LED innovator, Cree, Inc., partnered with the U.S. Green Building Council (USGBC) to provide an opportunity for the students of Asheboro High School to work with Cree and local officials to upgrade the North Carolina Zoo’s multipurpose room through the installation of LED lights.
The project honored the USGBC Center for Green Schools’ Green Apple Day of Service, an international day of service meant to raise awareness about the importance of creating healthy, safe and productive learning environments for students and gives parents, teachers, students, companies and local organizations the opportunity to transform all schools into optimal learning environments through local service projects.
“Installing new Cree LED lighting is a way to teach students, teachers and administrators the importance of sustainable classrooms and how these features benefit the learning environment,” says Emily Scofield, director, Community, U.S. Green Building Council – North Carolina Chapter, in an email response.
USGBC and Cree, Inc. became aware of the Zoo’s need for a lighting upgrade in its multipurpose room when John Casadonte, vertical marketing manager for lighting at Cree, Inc., visited the Zoo to learn how the company could benefit the Zoo’s educational program.

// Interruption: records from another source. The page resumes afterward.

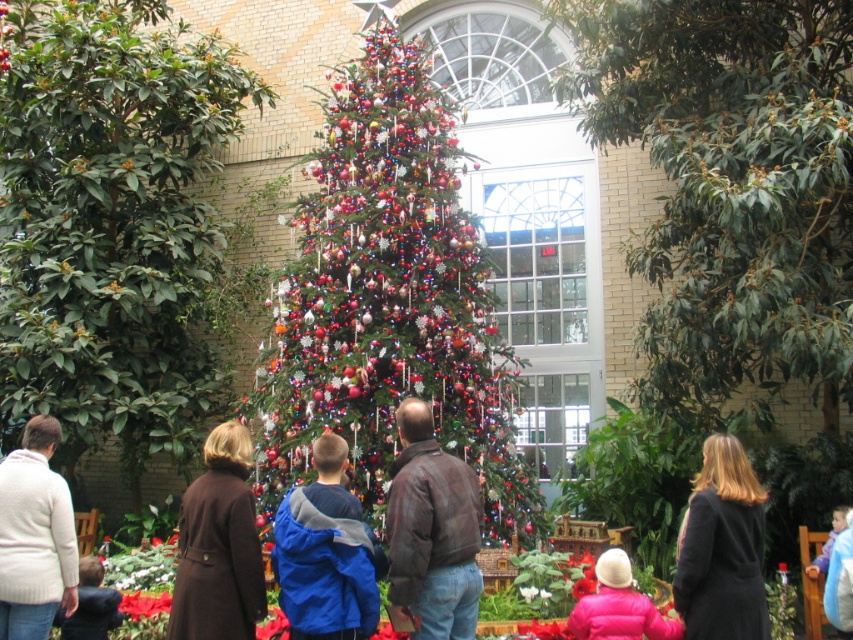 Can you confirm if green leafy tree at center is positioned to the right of knit white sweater at lower left?

Yes, green leafy tree at center is to the right of knit white sweater at lower left.

Between green leafy tree at center and knit white sweater at lower left, which one appears on the left side from the viewer's perspective?

From the viewer's perspective, knit white sweater at lower left appears more on the left side.

Who is more distant from viewer, [628,104] or [41,476]?

Positioned behind is point [628,104].

The width and height of the screenshot is (853, 640). Identify the location of green leafy tree at center. (x=730, y=186).

Who is taller, brown leather jacket at center or dark blue jacket at lower left?

brown leather jacket at center

Where is `brown leather jacket at center`? This screenshot has width=853, height=640. brown leather jacket at center is located at coordinates (432, 531).

Which is below, green leafy tree at center or pink matte jacket at lower center?

Positioned lower is pink matte jacket at lower center.

Can you confirm if green leafy tree at center is shorter than pink matte jacket at lower center?

In fact, green leafy tree at center may be taller than pink matte jacket at lower center.

Describe the element at coordinates (730, 186) in the screenshot. I see `green leafy tree at center` at that location.

At what (x,y) coordinates should I click in order to perform the action: click on green leafy tree at center. Please return your answer as a coordinate pair (x, y). Looking at the image, I should click on (730, 186).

“In one of my conversations with the team there, I thought about this zoo school area where a great deal of time is dedicated every day to bringing high school students in for educational purposes. They attend all different types of classes there, and it just so happens that it takes place in this multipurpose room. It’s a very big area and it not only houses kids from an educational point of view, but there are also entertainment events that take place for the benefit of the zoo,” says Casadonte.
According to Casadonte, the multipurpose room was in great need of a lighting upgrade. The room was lit using a technology called metal halide, a unique light that is not typically found indoors.
“When [metal halide] is used indoors, it goes through a metamorphosis over its lifetime and it ends up throwing all types of strange light. So there was an opportunity to replace a room that had really unique light that was not very traditional,” says Casadonte.
Cree offered new LED fixtures to be installed in the multipurpose room by onsite electricians, and students who were interested in the discussion of energy efficiency and sustainable operations and maintenance were invited to see a demonstration of the installation.
“These students were exposed to future career paths and business discussions on the economic benefits of energy efficiency provided by LED lighting,” says Scofield. “The students were truly engaged in the project and the teachers shared that the students were exposed to an aspect of energy efficiency which they otherwise would not have known.”